Slowing growth, both domestically and in China, is core to our bearish views on both the strength of the US dollar and US equities. There will be a downward bias to our US growth estimates as long as debt-financed-deficit-spending continues to be the solution politicians and central bankers turn to as a fix to our financial crisis.
Markets trade on expectations. Yesterday’s zig-zag in the S&P 500 was unlike most sleepy August trading days in America. That’s because the ‘government is good’ crowd leaked word that this second round of «quantitative easing,» known as QE2, was coming, and that Ben Bernanke was going to respond to our buy-and-hope begging. (The first round of quantitative easing was the Fed’s unprecedented purchase of agency debt to prop up the housing market, along with credit facilities for big banks, which began in 2008 and ended earlier this year.)
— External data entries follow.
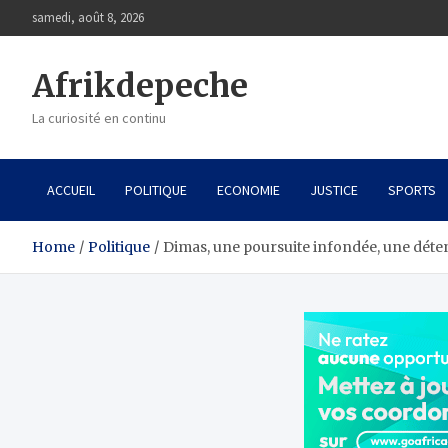
Skip
samedi, août 8, 2026
to
content
Afrikdepeche
La curiosité en continu
ACCUEIL
POLITIQUE
ECONOMIE
JUSTICE
SPORTS
Home
Politique
Dimas, une poursuite infondée, une déten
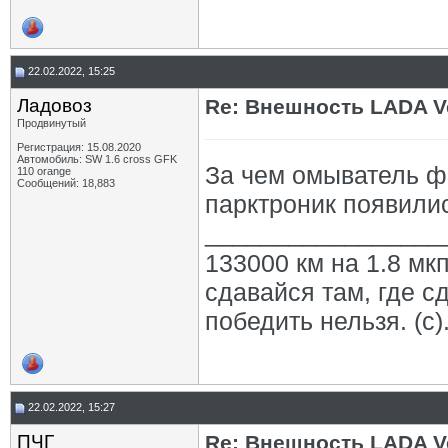
22.02.2022, 15:25
Ладовоз
Re: Внешность LADA V
Продвинутый
Регистрация: 15.08.2020
Автомобиль: SW 1.6 cross GFK
За чем омыватель ф
110 orange
Сообщений: 18,883
парктроник появилис
_________________
133000 км на 1.8 мкп
сдавайся там, где с
победить нельзя. (с)
22.02.2022, 15:27
ПЧГ
Re: Внешность LADA V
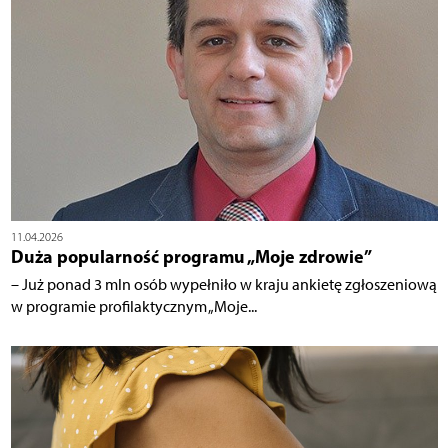
11.04.2026
Duża popularność programu „Moje zdrowie”
– Już ponad 3 mln osób wypełniło w kraju ankietę zgłoszeniową
w programie profilaktycznym „Moje...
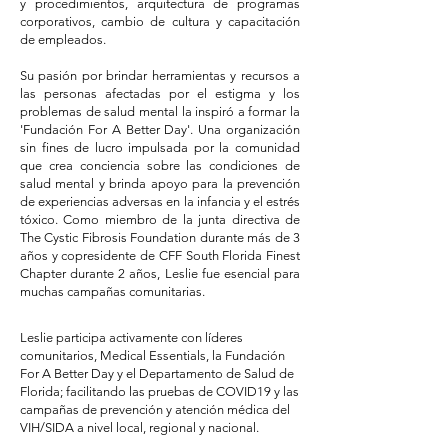
y procedimientos, arquitectura de programas
corporativos, cambio de cultura y capacitación
de empleados.
Su pasión por brindar herramientas y recursos a
las personas afectadas por el estigma y los
problemas de salud mental la inspiró a formar la
'Fundación For A Better Day'. Una organización
sin fines de lucro impulsada por la comunidad
que crea conciencia sobre las condiciones de
salud mental y brinda apoyo para la prevención
de experiencias adversas en la infancia y el estrés
tóxico. Como miembro de la junta directiva de
The Cystic Fibrosis Foundation durante más de 3
años y copresidente de CFF South Florida Finest
Chapter durante 2 años, Leslie fue esencial para
muchas campañas comunitarias.
Leslie participa activamente con líderes
comunitarios, Medical Essentials, la Fundación
For A Better Day y el Departamento de Salud de
Florida; facilitando las pruebas de COVID19 y las
campañas de prevención y atención médica del
VIH/SIDA a nivel local, regional y nacional.​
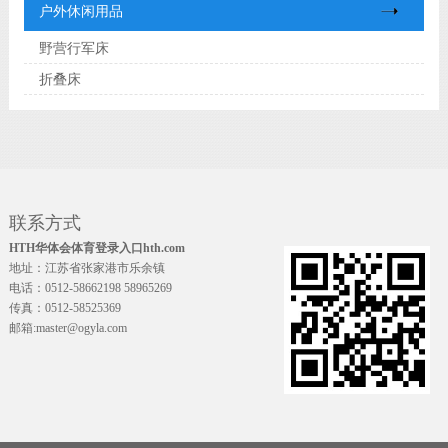
户外休闲用品
野营行军床
折叠床
联系方式
HTH华体会体育登录入口hth.com
地址：江苏省张家港市乐余镇
电话：0512-58662198 58965269
传真：0512-58525369
邮箱:master@ogyla.com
To think that we have institutionalized market expectations to this degree is downright frightening. It seems impossible but true that all rallies start and end with rumors about what Fed Chairman Ben Bernanke, a humble looking man of government, had to say at 2:15 PM EST yesterday afternoon, or any other day he makes a statement.
So now what?
With 40.8 million Americans on food stamps (record high) and 45% of the unemployed having been seeking employment for 27 weeks or more (record high), what’s left if (or when) QE2 doesn’t kick start GDP growth? Should we start begging for QE3? Should we cancel the bomb of the National Association of Realtors’ existing home sales report, scheduled for public release on August 24th? Or should we bite the bullet and accept that current economic policy dictates 0% returns-on-savings, even as Washington continues to lever-up our future to the point of economic collapse?
Before the Fiat Fools — Hedgeye’s name for political actors and bankers who have placed their hopes of economic recovery in printing endless supplies of new cash — run out campaigning for QE3, maybe they should analyze some real time market results to yesterday’s announcement of QE2:
1)The US dollar is battling for resuscitation after 9 consecutive down weeks — down 9% since June.
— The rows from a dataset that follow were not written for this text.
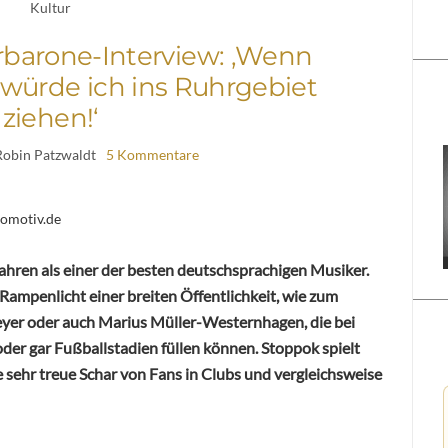
Kultur
barone-Interview: ‚Wenn
, würde ich ins Ruhrgebiet
ziehen!‘
Robin Patzwaldt
5 Kommentare
komotiv.de
Jahren als einer der besten deutschsprachigen Musiker.
 Rampenlicht einer breiten Öffentlichkeit, wie zum
eyer oder auch Marius Müller-Westernhagen, die bei
der gar Fußballstadien füllen können. Stoppok spielt
ine sehr treue Schar von Fans in Clubs und vergleichsweise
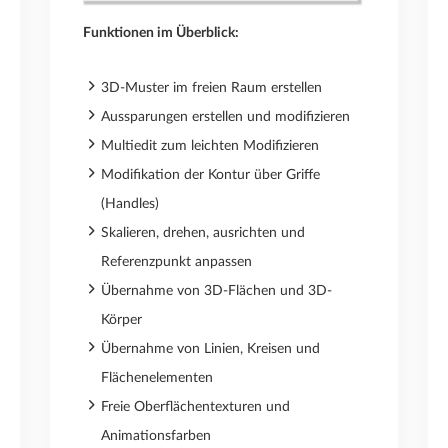
Funktionen im Überblick:
3D-Muster im freien Raum erstellen
Aussparungen erstellen und modifizieren
Multiedit zum leichten Modifizieren
Modifikation der Kontur über Griffe
(Handles)
Skalieren, drehen, ausrichten und
Referenzpunkt anpassen
Übernahme von 3D-Flächen und 3D-
Körper
Übernahme von Linien, Kreisen und
Flächenelementen
Freie Oberflächentexturen und
Animationsfarben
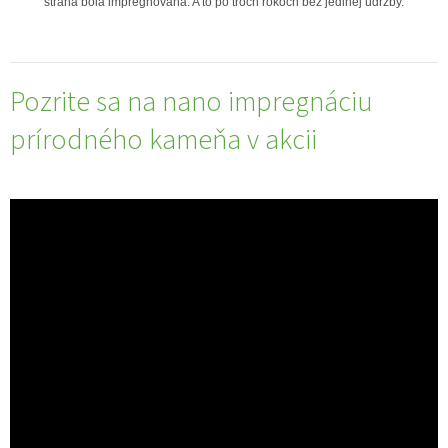
strana bola impregnovaná. A to po troch rokoch bez jedinej údržby.
Pozrite sa na nano impregnáciu
prírodného kameňa v akcii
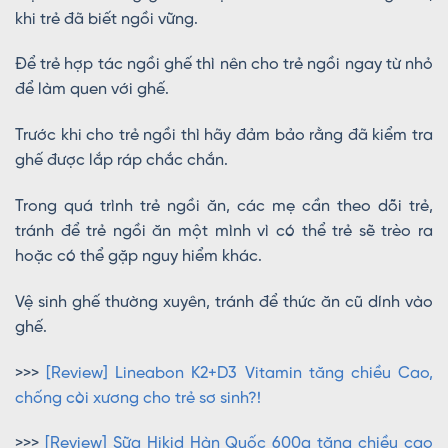
khi trẻ đã biết ngồi vững.
Để trẻ hợp tác ngồi ghế thì nên cho trẻ ngồi ngay từ nhỏ
để làm quen với ghế.
Trước khi cho trẻ ngồi thì hãy đảm bảo rằng đã kiểm tra
ghế được lắp ráp chắc chắn.
Trong quá trình trẻ ngồi ăn, các mẹ cần theo dõi trẻ,
tránh để trẻ ngồi ăn một mình vì có thể trẻ sẽ trèo ra
hoặc có thể gặp nguy hiểm khác.
Vệ sinh ghế thường xuyên, tránh để thức ăn cũ dính vào
ghế.
>>>
[Review] Lineabon K2+D3 Vitamin tăng chiều Cao,
chống còi xương cho trẻ sơ sinh?!
>>>
[Review] Sữa Hikid Hàn Quốc 600g tăng chiều cao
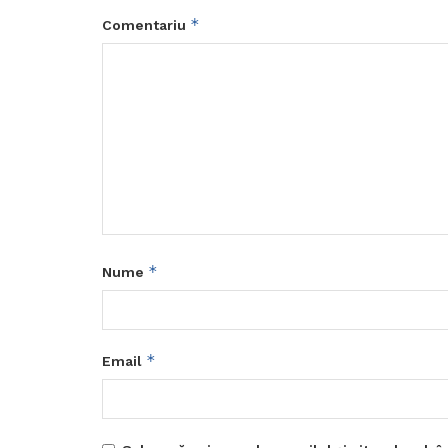
*
Comentariu
*
Nume
*
Email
2) US Treasury yields are making record lows on the short end of the curve, with 2-year yields striking 0.49%.
3) The yield spread (in this case the difference in return between 10-year and 2-year Treasury bills, which shows a long-term confidence when high) continues to collapse, down another 4 basis point day-over-day to 223 basis points.
4) The S&P 500 is down below its 200-day moving average (a common signpost for the health of a market or stock) of 1115.
5) US Volatility (VIX) is spiking from its recent stability.
6) In Japan, long time quantitative easing specialists found their markets closing down overnight by 2.7%, which makes them down 11.9% for the year to date.
Lest our doom and gloom seem built entirely on technical measurements, what they boil down to is actually quite simple — an idea about our country which dates back to 1835. Alexis De Tocqueville, author of Democracy in America, which was published that year, seemed to warn of this day when he wrote: «The American Republic will endure until the day Congress discovers that it can bribe the public with the public’s money.»
— Keith R. McCullough is CEO of Hedgeye, a research firm based in New Haven, Conn.